- [The problem]: An exact copy of each record is required.

Top of Information shown

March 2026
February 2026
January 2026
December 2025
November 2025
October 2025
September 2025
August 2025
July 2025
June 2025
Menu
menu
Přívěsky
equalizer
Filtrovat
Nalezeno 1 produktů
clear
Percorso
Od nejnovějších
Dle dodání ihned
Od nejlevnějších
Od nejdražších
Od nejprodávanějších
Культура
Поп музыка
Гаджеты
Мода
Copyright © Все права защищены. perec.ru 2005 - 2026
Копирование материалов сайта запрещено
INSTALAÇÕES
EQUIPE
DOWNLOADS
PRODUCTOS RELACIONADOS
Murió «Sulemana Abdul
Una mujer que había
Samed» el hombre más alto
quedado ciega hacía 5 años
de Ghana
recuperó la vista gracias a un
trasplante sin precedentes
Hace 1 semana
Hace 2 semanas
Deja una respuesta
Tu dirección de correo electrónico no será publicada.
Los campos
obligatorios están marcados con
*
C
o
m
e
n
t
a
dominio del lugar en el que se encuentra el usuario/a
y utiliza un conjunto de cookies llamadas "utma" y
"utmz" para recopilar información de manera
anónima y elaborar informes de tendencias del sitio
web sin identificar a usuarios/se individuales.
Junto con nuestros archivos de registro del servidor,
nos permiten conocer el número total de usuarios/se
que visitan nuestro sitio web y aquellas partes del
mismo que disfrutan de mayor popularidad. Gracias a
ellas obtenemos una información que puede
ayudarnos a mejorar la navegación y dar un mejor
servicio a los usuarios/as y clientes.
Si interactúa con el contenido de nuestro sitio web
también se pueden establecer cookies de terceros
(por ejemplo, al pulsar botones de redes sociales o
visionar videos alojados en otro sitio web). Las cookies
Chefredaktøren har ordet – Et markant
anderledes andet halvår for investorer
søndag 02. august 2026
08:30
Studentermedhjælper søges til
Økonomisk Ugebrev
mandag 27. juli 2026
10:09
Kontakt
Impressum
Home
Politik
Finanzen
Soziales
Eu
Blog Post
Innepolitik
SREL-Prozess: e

Bottom of Information shown

- [Output of the task]:
March 2026
February 2026
January 2026
December 2025
November 2025
October 2025
September 2025
August 2025
July 2025
June 2025
Menu
menu
Přívěsky
equalizer
Filtrovat
Nalezeno 1 produktů
clear
Percorso
Od nejnovějších
Dle dodání ihned
Od nejlevnějších
Od nejdražších
Od nejprodávanějších
Культура
Поп музыка
Гаджеты
Мода
Copyright © Все права защищены. perec.ru 2005 - 2026
Копирование материалов сайта запрещено
INSTALAÇÕES
EQUIPE
DOWNLOADS
PRODUCTOS RELACIONADOS
Murió «Sulemana Abdul
Una mujer que había
Samed» el hombre más alto
quedado ciega hacía 5 años
de Ghana
recuperó la vista gracias a un
trasplante sin precedentes
Hace 1 semana
Hace 2 semanas
Deja una respuesta
Tu dirección de correo electrónico no será publicada.
Los campos
obligatorios están marcados con
*
C
o
m
e
n
t
a
dominio del lugar en el que se encuentra el usuario/a
y utiliza un conjunto de cookies llamadas "utma" y
"utmz" para recopilar información de manera
anónima y elaborar informes de tendencias del sitio
web sin identificar a usuarios/se individuales.
Junto con nuestros archivos de registro del servidor,
nos permiten conocer el número total de usuarios/se
que visitan nuestro sitio web y aquellas partes del
mismo que disfrutan de mayor popularidad. Gracias a
ellas obtenemos una información que puede
ayudarnos a mejorar la navegación y dar un mejor
servicio a los usuarios/as y clientes.
Si interactúa con el contenido de nuestro sitio web
también se pueden establecer cookies de terceros
(por ejemplo, al pulsar botones de redes sociales o
visionar videos alojados en otro sitio web). Las cookies
Chefredaktøren har ordet – Et markant
anderledes andet halvår for investorer
søndag 02. august 2026
08:30
Studentermedhjælper søges til
Økonomisk Ugebrev
mandag 27. juli 2026
10:09
Kontakt
Impressum
Home
Politik
Finanzen
Soziales
Eu
Blog Post
Innepolitik
SREL-Prozess: e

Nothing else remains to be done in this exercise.